Alternative Chinese name
- Traditional Chinese: 禮經
- Simplified Chinese: 礼经
- Literal meaning: Rites Classic

Standard Mandarin
- Hanyu Pinyin: Lǐjīng
- Wade–Giles: Li^{3}-ching^{1}

Yue: Cantonese
- Yale Romanization: láih gīng
- Jyutping: lai5 ging1

Southern Min
- Hokkien POJ: Lé-keng
- Tâi-lô: Lé-king

Vietnamese name
- Vietnamese: Kinh Lễ
- Hán-Nôm: 經禮

Korean name
- Hangul: 예기
- Hanja: 禮記
- Revised Romanization: Yegi

Japanese name
- Kanji: 礼記
- Hiragana: らいき
- Romanization: Raiki

= Book of Rites =

Chinese classic text

The Book of Rites, also known as the Liji (禮記), is a collection of texts that describe the social forms, administrative structures, and ceremonial rites of the Zhou dynasty, as interpreted during the Warring States period and the early Han dynasty. Together with the Rites of Zhou (周禮) and the Book of Etiquette and Rites (儀禮), it forms part of the "Three Li" (三禮), which comprise the ritual (禮) component of the Five Classics—a foundational set of texts in the Confucian tradition. Each of the Five Classics is a compilation of works rather than a single text.

As a core Confucian text, the Book of Rites is also referred to as the Classic of Rites or Lǐjīng (禮經). Some scholars suggest that Lijing was the original title before it was changed by the Han dynasty scholar Dai Sheng.

==Legitimacy==
That the Book of Rites contains genuine Warring States period documents (in addition to Han documents) was questioned in China during the Doubting antiquity movement.

In 1993, a copy of the "Black Robes" chapter was discovered in Tomb 1 of the Guodian tombs in Jingmen, Hubei province. As the tomb was sealed around 300 BCE, the discovery reignited scholarly debate regarding the dating of other chapters of the Liji, particularly their possible origins in the Warring States period.

Traditionalist Liu Xiaogan (2014) argues that the Book of Rites is now recognized as including "reliable historical materials", and that "at least some sections may preserve
pre-Qin dynasty works."

== History ==
The Book of Rites is a diverse compilation of texts of uncertain origin and date. Unlike the Rites of Zhou and the Book of Etiquette and Ceremonial, it lacks a consistent overall structure. Some sections provide definitions of ritual terminology—particularly those found in the Book of Etiquette and Ceremonial—while others contain details concerning the life and teachings of Confucius. Portions of the text have been traced to pre-Han works such as the Xunzi and the Lüshi Chunqiu, while other sections are believed to have been composed during the Former Han period.

During the reign of Qin Shi Huang, many Confucian texts were destroyed in the 213 BCE "Burning of the Books." However, the Qin dynasty collapsed within a decade, and Confucian scholars who had memorised the classics or hidden written copies helped to reconstruct them during the early Han dynasty. The Book of Rites was said to have been fully recovered, although the Classic of Music could not be recompiled. Only fragments of the latter survive, primarily within the "Record of Music" (Yueji) chapter of the Book of Rites.

Subsequent efforts were made to edit and organise the recompiled texts. According to the Book of Sui, the scholar Dai De revised the collection in the 1st century BCE, reducing it from 214 books to 85, known as the Ritual Records of Dai the Elder. His nephew, Dai Sheng, later abridged this to 46 books, known as the Ritual Records of Dai the Younger. The scholar Ma Rong subsequently added three additional books, bringing the total to 49. However, later scholarship has questioned this account, noting a lack of reliable evidence attributing these specific revisions to Dai De or Dai Sheng, although both were known Confucian scholars with expertise in ritual texts.

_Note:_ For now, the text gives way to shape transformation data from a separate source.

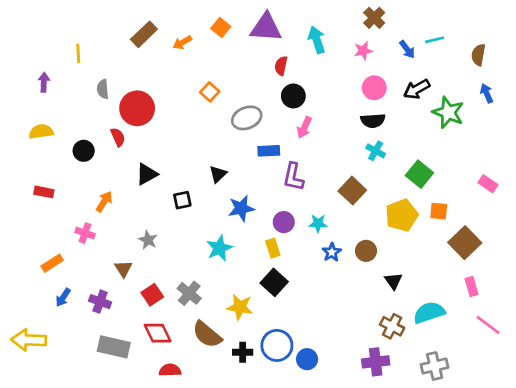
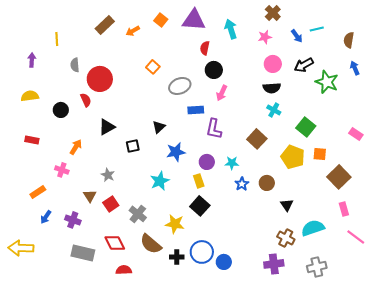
yellow pentagon: (402, 215) -> (293, 157), turned -30
red square: (152, 295) -> (111, 204), moved

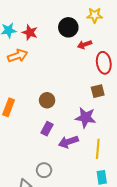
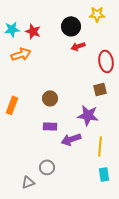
red arrow: (85, 45) -> (78, 46), moved
purple rectangle: (47, 129) -> (50, 126), turned 64

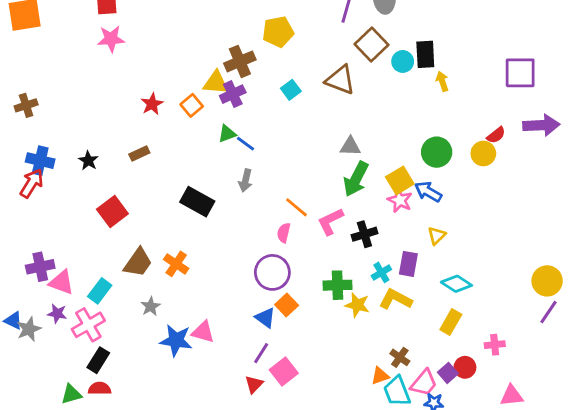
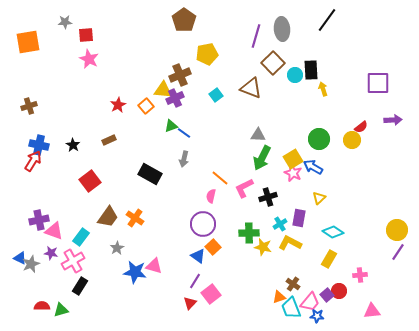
pink star: (111, 39) -> (89, 59), turned 30
purple arrow: (541, 125) -> (393, 120), size x0.7
red semicircle: (100, 389) -> (42, 306), moved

During this period, both old-script and new-script versions of the text were in circulation, and the content was not yet standardised. Zheng Xuan, a student of Ma Rong, produced an annotated edition of the Rites by synthesising multiple ritual traditions. His compilation of 49 books became the authoritative version, and it remains the standard edition today. Zheng Xuan's annotated version later formed the basis for the Right Meaning of the Ritual Records, the imperially sanctioned text and commentary on the Book of Rites, established in 653 CE.

==Li==

Confucius described li (禮) as encompassing all traditional forms that provided a standard of conduct. While li is often translated as "rites," it may also refer to "ceremonial practices" or "rules of conduct." Over time, the term has come to be broadly associated with concepts such as "good form," "decorum," and "politeness."

Confucius emphasised that li should reflect a spirit of piety and respect for others, expressed through appropriate behaviour and ritual observance. As outlined in the Book of Rites, li serves to restore the value of traditional practices by drawing upon the simplicity and order of the past. Confucius believed that a return to these standards of conduct would help stabilise society amid the decline of the Zhou dynasty.

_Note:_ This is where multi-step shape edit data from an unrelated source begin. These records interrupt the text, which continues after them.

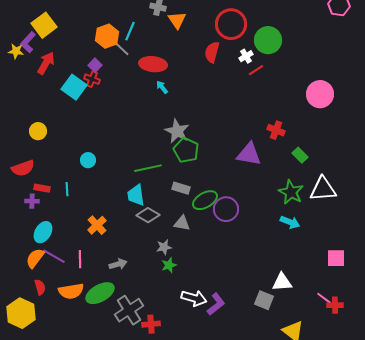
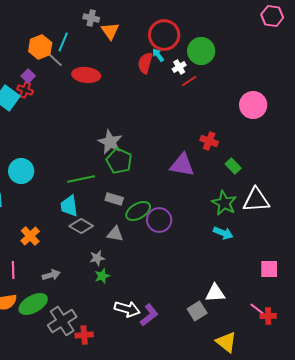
cyan arrow: (162, 87) -> (158, 55), moved
cyan circle: (88, 160) -> (21, 171), size x1.6
gray square: (264, 300) -> (197, 311), turned 36

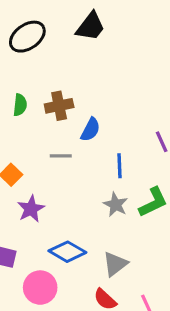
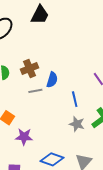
gray line: (61, 156) -> (35, 91), moved
purple star: (31, 209) -> (24, 137), turned -30

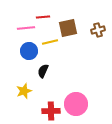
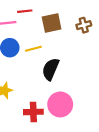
yellow line: (50, 42) -> (33, 49), moved
black semicircle: (43, 71) -> (51, 69), moved, size x1.5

The importance of li is highlighted in the Book of Rites, which states: "Of all things to which the people owe their lives, the rites are the most important..." Over time, the concept of li became closely linked to human nature, ethics, and social harmony, as individuals integrated these practices into their daily lives.

Li is viewed as beneficial to society because it guides individuals in recognising and fulfilling their responsibilities toward others, thereby contributing to social cohesion and moral order.

== Legacy ==
Several chapters of the Book of Rites provided the foundation for later works, including the Great Learning and the Doctrine of the Mean. These two texts are traditionally attributed to disciples of Confucius, with one—the Doctrine of the Mean—commonly believed to have been authored by his grandson, Zisi.

During the Song dynasty, the Neo-Confucian scholar Zhu Xi compiled and edited versions of the Great Learning and the Doctrine of the Mean, elevating their status within the Confucian tradition. Together with the Analects and Mencius, these texts became known as the Four Books. Zhu Xi's interpretations significantly influenced Chinese society, education, and state ideology.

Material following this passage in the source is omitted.